Directions: The line containing "Farbverteilung." opens the span to copy, and the last line of the records below closes it. Write out that span exactly.

++++ Available data

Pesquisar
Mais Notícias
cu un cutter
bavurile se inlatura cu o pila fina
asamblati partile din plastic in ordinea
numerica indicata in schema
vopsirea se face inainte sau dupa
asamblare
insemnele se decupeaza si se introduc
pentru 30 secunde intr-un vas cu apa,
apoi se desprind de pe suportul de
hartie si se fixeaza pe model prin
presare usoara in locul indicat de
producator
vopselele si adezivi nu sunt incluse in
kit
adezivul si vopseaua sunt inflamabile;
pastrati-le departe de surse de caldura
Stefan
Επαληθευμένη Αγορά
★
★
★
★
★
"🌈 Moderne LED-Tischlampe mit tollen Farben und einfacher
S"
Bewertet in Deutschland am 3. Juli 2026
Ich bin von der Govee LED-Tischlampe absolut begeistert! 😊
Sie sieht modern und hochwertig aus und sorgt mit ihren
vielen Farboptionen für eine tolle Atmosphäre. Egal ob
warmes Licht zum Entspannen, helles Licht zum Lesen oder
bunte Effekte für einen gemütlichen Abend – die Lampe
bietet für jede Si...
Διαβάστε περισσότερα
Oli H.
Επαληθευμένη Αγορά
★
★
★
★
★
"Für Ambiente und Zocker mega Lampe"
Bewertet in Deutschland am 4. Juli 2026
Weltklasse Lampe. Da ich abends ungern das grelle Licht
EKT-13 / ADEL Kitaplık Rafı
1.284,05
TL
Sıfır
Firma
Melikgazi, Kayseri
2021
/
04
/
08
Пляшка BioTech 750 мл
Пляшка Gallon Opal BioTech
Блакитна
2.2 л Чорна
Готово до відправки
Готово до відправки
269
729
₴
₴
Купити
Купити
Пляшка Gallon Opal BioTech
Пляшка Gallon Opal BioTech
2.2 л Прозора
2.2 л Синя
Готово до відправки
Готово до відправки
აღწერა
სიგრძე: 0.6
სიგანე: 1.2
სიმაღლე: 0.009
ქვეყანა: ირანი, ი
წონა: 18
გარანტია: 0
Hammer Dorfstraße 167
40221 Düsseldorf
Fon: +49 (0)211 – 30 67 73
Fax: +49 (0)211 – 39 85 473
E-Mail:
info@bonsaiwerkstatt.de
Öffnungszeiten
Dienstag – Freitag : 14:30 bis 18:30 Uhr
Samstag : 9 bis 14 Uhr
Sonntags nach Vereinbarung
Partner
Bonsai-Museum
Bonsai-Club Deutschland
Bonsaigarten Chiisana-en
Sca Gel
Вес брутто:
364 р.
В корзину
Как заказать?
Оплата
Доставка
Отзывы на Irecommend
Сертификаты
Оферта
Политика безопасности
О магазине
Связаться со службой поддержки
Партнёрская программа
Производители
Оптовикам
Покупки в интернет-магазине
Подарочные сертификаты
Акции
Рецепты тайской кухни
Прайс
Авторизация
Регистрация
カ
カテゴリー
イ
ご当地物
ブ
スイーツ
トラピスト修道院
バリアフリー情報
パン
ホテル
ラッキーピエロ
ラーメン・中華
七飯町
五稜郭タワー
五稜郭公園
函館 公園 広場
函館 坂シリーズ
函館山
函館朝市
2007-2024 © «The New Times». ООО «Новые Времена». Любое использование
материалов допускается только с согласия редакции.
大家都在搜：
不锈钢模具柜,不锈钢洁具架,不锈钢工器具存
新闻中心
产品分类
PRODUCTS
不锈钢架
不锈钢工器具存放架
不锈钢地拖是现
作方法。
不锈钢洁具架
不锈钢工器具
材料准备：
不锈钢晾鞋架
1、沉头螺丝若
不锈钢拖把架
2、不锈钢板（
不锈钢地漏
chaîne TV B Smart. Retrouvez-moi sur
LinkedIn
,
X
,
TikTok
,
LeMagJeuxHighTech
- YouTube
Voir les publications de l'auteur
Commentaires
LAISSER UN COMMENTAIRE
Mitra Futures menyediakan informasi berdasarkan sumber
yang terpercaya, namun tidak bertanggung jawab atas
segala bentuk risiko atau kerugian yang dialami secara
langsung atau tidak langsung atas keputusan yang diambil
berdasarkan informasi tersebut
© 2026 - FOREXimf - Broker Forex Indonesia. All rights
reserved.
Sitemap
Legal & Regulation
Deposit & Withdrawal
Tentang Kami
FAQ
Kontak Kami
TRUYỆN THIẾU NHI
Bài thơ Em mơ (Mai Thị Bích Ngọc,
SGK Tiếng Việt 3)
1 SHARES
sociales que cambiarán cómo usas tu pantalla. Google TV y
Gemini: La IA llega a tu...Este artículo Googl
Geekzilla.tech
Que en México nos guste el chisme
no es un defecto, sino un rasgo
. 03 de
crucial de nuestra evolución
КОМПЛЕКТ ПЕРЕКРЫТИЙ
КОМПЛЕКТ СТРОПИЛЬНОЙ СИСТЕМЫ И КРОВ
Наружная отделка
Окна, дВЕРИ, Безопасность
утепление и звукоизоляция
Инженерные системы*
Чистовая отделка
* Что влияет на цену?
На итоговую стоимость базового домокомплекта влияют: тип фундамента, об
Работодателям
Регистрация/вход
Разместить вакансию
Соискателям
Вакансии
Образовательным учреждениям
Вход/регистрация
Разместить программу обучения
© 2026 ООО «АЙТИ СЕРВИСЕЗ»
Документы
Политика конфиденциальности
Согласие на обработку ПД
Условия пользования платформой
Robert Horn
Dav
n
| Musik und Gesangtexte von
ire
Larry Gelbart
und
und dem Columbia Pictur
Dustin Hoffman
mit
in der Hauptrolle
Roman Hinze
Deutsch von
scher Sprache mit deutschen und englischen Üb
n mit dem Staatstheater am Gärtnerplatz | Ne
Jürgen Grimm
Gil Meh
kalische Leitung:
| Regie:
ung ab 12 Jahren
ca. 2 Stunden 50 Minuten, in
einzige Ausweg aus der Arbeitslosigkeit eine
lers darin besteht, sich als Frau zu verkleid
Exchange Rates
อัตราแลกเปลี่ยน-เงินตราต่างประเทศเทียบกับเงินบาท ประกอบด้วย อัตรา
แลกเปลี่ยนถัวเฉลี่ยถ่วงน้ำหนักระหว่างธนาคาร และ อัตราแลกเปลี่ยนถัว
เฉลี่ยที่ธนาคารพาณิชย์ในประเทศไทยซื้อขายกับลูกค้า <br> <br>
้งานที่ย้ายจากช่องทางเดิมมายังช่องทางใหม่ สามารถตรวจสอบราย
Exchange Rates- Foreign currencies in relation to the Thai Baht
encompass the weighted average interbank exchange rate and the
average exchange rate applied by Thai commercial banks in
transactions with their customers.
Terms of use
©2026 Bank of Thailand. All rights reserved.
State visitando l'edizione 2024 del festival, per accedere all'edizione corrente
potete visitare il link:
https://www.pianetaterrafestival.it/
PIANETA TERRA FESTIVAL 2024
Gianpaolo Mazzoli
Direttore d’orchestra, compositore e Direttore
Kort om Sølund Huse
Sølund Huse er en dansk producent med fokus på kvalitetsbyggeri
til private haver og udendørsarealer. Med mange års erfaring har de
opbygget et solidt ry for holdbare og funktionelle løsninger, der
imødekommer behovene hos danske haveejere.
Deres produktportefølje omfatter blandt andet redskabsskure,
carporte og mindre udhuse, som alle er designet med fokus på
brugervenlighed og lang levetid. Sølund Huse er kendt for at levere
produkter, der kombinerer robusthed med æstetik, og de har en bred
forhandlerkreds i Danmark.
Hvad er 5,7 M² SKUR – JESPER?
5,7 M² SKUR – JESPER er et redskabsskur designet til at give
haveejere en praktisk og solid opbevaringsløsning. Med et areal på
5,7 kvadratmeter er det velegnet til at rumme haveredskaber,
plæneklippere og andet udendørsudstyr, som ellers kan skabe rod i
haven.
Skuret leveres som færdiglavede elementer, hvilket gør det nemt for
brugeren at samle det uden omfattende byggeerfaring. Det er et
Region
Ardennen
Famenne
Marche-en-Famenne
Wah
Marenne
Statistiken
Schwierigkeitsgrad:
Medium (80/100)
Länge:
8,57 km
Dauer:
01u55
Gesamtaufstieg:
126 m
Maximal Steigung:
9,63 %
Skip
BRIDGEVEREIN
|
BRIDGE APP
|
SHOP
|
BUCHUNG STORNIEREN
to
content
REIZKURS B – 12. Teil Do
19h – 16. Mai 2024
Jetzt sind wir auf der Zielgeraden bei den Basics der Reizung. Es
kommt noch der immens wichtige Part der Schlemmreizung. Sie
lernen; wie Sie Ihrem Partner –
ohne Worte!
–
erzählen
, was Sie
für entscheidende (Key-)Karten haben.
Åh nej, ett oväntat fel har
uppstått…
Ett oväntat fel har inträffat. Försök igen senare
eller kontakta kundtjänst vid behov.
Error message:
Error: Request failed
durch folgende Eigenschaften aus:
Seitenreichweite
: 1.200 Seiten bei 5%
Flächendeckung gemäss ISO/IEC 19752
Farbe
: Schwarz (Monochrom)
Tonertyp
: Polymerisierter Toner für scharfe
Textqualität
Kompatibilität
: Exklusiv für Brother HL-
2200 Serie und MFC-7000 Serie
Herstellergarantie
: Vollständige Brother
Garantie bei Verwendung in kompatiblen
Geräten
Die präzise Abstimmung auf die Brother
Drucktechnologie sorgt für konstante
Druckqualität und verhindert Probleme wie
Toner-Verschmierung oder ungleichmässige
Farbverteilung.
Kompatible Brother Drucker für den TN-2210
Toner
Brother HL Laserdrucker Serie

++++++++

Exercise answer:
Farbverteilung.
Kompatible Brother Drucker für den TN-2210
Toner
Brother HL Laserdrucker Serie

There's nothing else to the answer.